Jornal Folha de S.Paulo , sexta-feira 3 de dezembro de 1982
A decisão do governo, de reajustar os aluguéis com base na variação do INPC — em substituição à correção monetária —, limitando ainda os aumentos a 90% desse índice, foi recebido com aplausos, acreditando-se que a intenção foi "favorecer o povo", impondo-se limites ao custo da moradia. O otimismo pode ser rapidamente substituído por forte desapontamento: o verdadeiro objetivo governamental, ao que tudo indica, é apenas abrir caminho para mudanças na política salarial — contra os interesses do povo.
Como assim?
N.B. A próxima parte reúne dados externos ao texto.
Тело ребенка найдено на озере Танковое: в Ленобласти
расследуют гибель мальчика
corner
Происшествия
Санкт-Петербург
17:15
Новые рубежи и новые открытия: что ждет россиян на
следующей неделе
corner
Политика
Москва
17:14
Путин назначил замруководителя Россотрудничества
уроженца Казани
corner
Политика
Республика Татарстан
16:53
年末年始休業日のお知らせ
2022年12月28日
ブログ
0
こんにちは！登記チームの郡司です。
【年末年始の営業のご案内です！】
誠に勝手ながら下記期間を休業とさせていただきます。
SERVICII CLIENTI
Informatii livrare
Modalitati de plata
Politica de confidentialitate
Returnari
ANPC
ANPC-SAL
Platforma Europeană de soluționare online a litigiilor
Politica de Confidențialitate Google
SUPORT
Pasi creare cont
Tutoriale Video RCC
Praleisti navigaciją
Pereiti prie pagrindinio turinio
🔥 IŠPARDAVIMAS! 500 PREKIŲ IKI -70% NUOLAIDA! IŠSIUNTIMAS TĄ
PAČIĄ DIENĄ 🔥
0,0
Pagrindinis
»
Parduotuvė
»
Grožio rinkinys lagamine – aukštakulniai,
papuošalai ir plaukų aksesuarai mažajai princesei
Desde 1979, o ministro Delfim Neto defendia mudanças nos cálculos do Índice Nacional de Preços ao Consumidor — INPC, desejando achatá-lo, isto é, "achatar" os reajustes salariais. Esse "achatamento" seria feito de forma muito simples: determinados aumentos de preços seriam "expurgados", isto é, não entrariam nos cálculos do aumento de custo de vida do assalariado (isto é, no INPC). Por exemplo: os aumentos dos preços de petróleo, adotados para reduzir o consumo.
Outro exemplo: os aumentos das tarifas de telefones, luz, água, etc., adotados para garantir que os lucros das concessionárias representem pelo menos 10% de seu patrimônio. Qual a justificativa do ministro para deixar esses aumentos de lado, ao calcular o INPC? Diz a teoria monetarista que esses aumentos de preços — que o consumidor paga — "não fazem parte" da ’’inflação", já que decorreriam não do próprio processo generalizado de alta dos preços, mas de decisões tomadas pelo governo, ou por segmentos econômicos, (caso da elevação de preços, por parte da Opep).
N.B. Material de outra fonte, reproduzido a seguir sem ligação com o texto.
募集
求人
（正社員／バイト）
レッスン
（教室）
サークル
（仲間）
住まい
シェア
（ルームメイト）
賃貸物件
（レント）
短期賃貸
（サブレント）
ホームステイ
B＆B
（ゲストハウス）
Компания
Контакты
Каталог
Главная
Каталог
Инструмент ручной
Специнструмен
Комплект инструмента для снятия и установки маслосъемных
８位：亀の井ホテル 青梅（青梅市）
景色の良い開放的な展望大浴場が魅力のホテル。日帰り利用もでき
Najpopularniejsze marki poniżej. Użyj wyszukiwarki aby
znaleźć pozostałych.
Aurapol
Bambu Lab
Assim, esses aumentos não deveriam ser considerados nos cálculos da inflação — ou do aumento do custo de vida —, e nem "repassados" para a frente, que é o que ocorre quando os salários são reajustados "também" levando em conta esses aumentos. É preciso, dizem os ministros, que "alguém" absorva esses aumentos, isto é, que algum segmento da sociedade perca uma parte de sua renda — que passa a ser "engolida" por esses custos majorados —, porque se todos quiserem repassá-los haverá altas de custos em cadeia, dentro da economia. Ou, mais simplesmente, inflação.
Há três anos, o ministro Delfim Neto já decidira que o "alguém", ou o "pato" da história deveria ser os assalariados, que teriam reajustes salariais inferiores ao aumento de seu custo de vida, através do "expurgo" do INPC.
Agora, aproveitando a "ida ao FMI", o expurgo do INPC está engatilhado. Como "achatar" salários pode provocar reações, o governo, habilmente, resolveu dourar a pílula: primeiro, adotou uma iniciativa simpática, refreando, aparentemente, os grandes reajustes dos aluguéis. Depois, então, anunciará o "achatamento" dos reajustes salariais — através do "expurgo" do INPC e outras alterações.
PS: Há poucos dias, o próprio Banco Mundial mostrava que a política salarial brasileira não provoca inflação nem desemprego. Se ela vai ser mudada, portanto, não é por "exigência" dos credores internacionais, e sim por vontade dos ministros.